By contrast, Jaws of the Lion is necessarily pared down. Don’t get me wrong, there are still plenty of monsters to slay and maps to explore. In fact, gone are map tiles entirely, replaced by a campaign book that sets up briskly by flipping to the proper page and putting a few obstacle and treasure tokens in their proper places. This in particular is an improvement, decreasing the amount of time spent digging for the right tiles, accessories, and everything else while sacrificing, say, a scenario generator or wide branching paths in the campaign.

Another highlight is the way monsters activate and attack.

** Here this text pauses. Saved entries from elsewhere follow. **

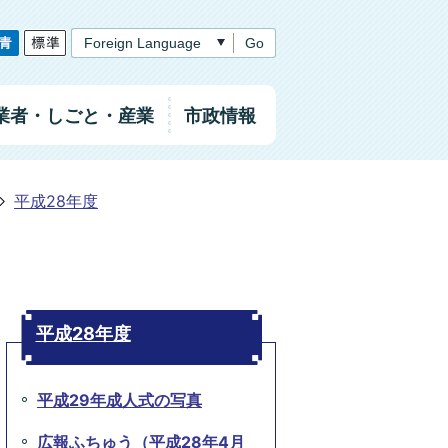
Go
業者
・しごと
・産業
市政情報
平成28年度
平成28年度
平成29年成人式の写真
広報ふちゅう（平成28年4月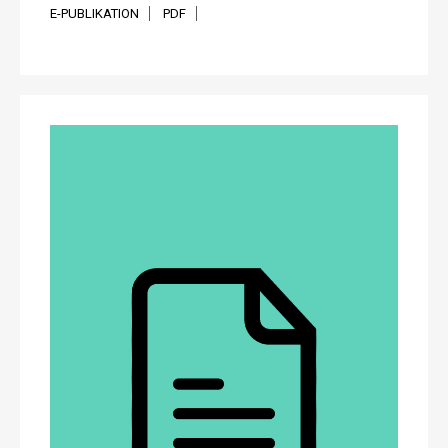
E-PUBLIKATION
PDF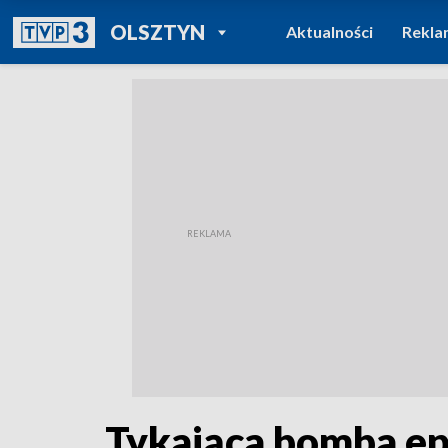
POWRÓT DO
OLSZTYN
Aktualności
Rekla
TVP REGIONY
Tykająca bomba epi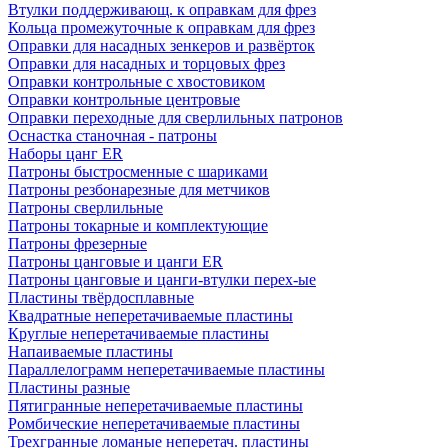
Втулки поддерживающ. к оправкам для фрез
Кольца промежуточные к оправкам для фрез
Оправки для насадных зенкеров и развёрток
Оправки для насадных и торцовых фрез
Оправки контрольные с хвостовиком
Оправки контрольные центровые
Оправки переходные для сверлильных патронов
Оснастка станочная - патроны
Наборы цанг ER
Патроны быстросменные с шариками
Патроны резбонарезные для метчиков
Патроны сверлильные
Патроны токарные и комплектующие
Патроны фрезерные
Патроны цанговые и цанги ER
Патроны цанговые и цанги-втулки перех-ые
Пластины твёрдосплавные
Квадратные неперетачиваемые пластины
Круглые неперетачиваемые пластины
Напаиваемые пластины
Параллелограмм неперетачиваемые пластины
Пластины разные
Пятигранные неперетачиваемые пластины
Ромбические неперетачиваемые пластины
Трехгранные ломаные неперетач. пластины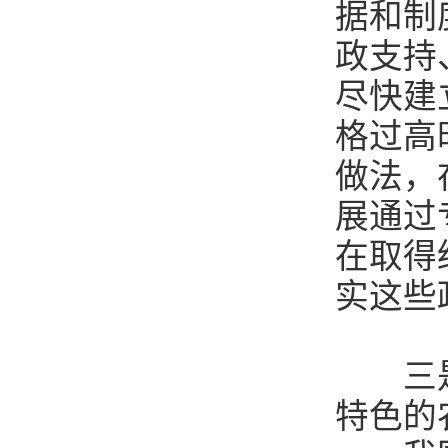
据和制
政支持
尽快建
格过高
做法，
展通过
在取得
实这些
三是研
特色的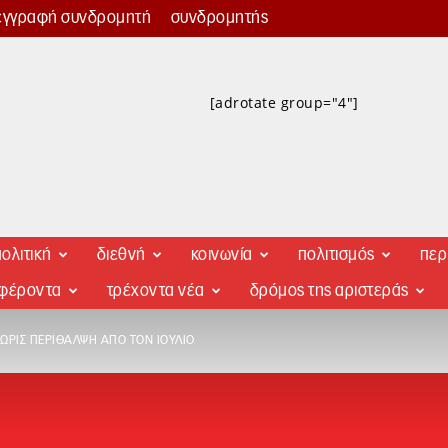
εγγραφή συνδρομητή
συνδρομητής
[adrotate group="4"]
ολιτική
διεθνή
κοινωνία
πολιτισμός
περ
αφέροντα
τρέχοντα νέα
δρόμος της αριστεράς
ΧΩΡΊΣ ΠΕΡΊΘΑΛΨΗ ΑΠΌ ΤΟΝ ΙΟΎΛΙΟ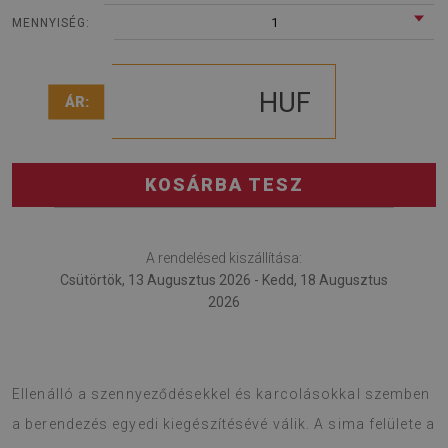
1
MENNYISÉG:
HUF
ÁR:
KOSÁRBA TESZ
A rendelésed kiszállítása:
Csütörtök, 13 Augusztus 2026 - Kedd, 18 Augusztus
2026
A fotel alátét egy jó megoldás a szoba díszítésére.
Ellenálló a szennyeződésekkel és karcolásokkal szemben
a berendezés egyedi kiegészítésévé válik. A sima felülete a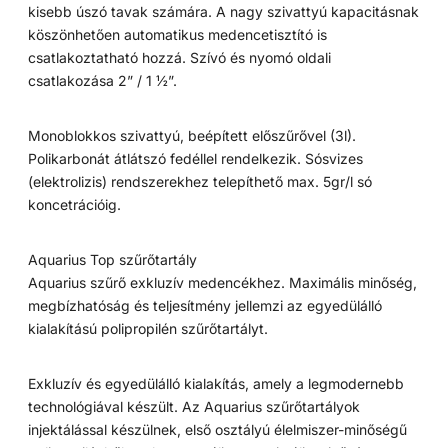
kisebb úszó tavak számára. A nagy szivattyú kapacitásnak
köszönhetően automatikus medencetisztító is
csatlakoztatható hozzá. Szívó és nyomó oldali
csatlakozása 2” / 1 ½”.
Monoblokkos szivattyú, beépített előszűrővel (3l).
Polikarbonát átlátszó fedéllel rendelkezik. Sósvizes
(elektrolizis) rendszerekhez telepíthető max. 5gr/l só
koncetrációig.
Aquarius Top szűrőtartály
Aquarius szűrő exkluzív medencékhez. Maximális minőség,
megbízhatóság és teljesítmény jellemzi az egyedülálló
kialakítású polipropilén szűrőtartályt.
Exkluzív és egyedülálló kialakítás, amely a legmodernebb
technológiával készült. Az Aquarius szűrőtartályok
injektálással készülnek, első osztályú élelmiszer-minőségű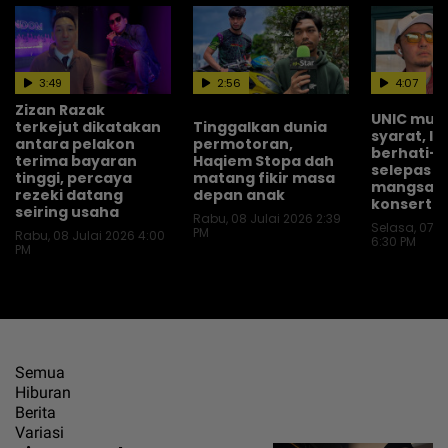
3:49
2:56
4:07
Zizan Razak
UNIC mula
terkejut dikatakan
Tinggalkan dunia
syarat, le
antara pelakon
permotoran,
berhati-h
terima bayaran
Haqiem Stopa dah
selepas ja
tinggi, percaya
matang fikir masa
mangsa p
rezeki datang
depan anak
konsert
seiring usaha
Rabu, 08 Julai 2026 2:39
Selasa, 07 J
PM
Rabu, 08 Julai 2026 4:00
6:30 PM
PM
Semua
Hiburan
Berita
Variasi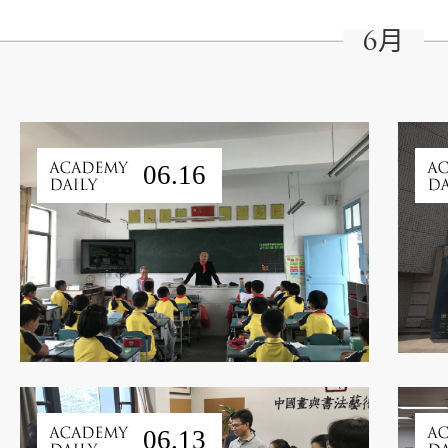
6月
06.16
06.13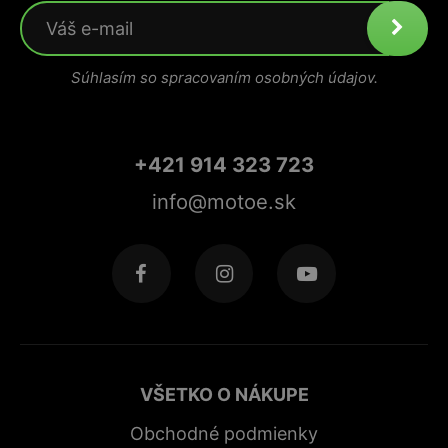
Súhlasím so spracovaním osobných údajov.
+421 914 323 723
info@motoe.sk
VŠETKO O NÁKUPE
Obchodné podmienky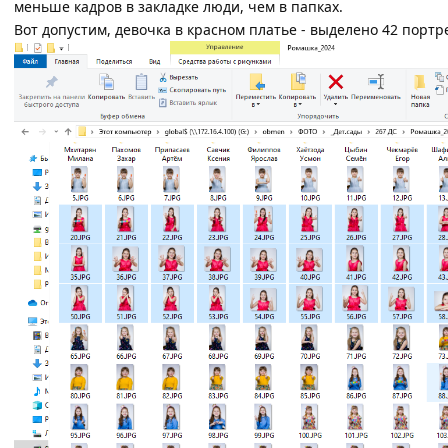
меньше кадров в закладке люди, чем в папках.
Вот допустим, девочка в красном платье - выделено 42 портр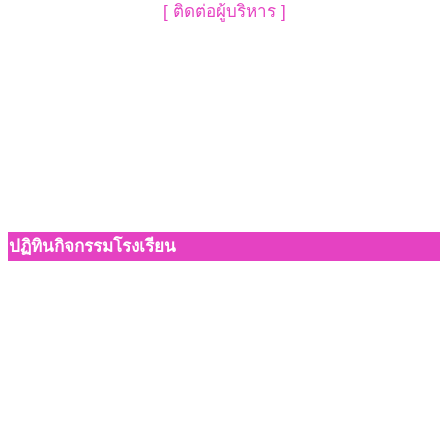
[ ติดต่อผู้บริหาร ]
ปฏิทินกิจกรรมโรงเรียน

Enlarge / Another highlight is the way monsters activate and attack.

Dan Thurot

The emphasis on a campaign book explains both the improvements and the limitations of Jaws of the Lion. Upon opening the box, there’s a setup sheet explaining how to bag all the monster components. The very first page of the rulebook has you set up the first scenario. The character decks are sorted into small clusters of cards to ease players into the system. Everything is designed to get you over that initial hump and keep you moving through one scenario after another. Think of it like a drawbridge. Where previously you were expected to swim the moat and climb the battlements, now you’re welcomed through the front gate.

Yet some of what was so thrilling about Gloomhaven was that stiff challenge, the thrill of being able to claim you’d made that swim, survived that climb, and came out the other side breathing. This isn’t “true gamer” cred I’m talking about. It’s the joy of plunging into a system that’s playable but somewhat overgrown, of finding your own enjoyment in this vast box of playthings.

The process of focusing is also the process of narrowing. Jaws of the Lion is Gloomhaven made more focused and more narrow. It’s still cerebral, still clever, and still imaginative—and best for those who previously regarded the journey with intimidation rather than relish.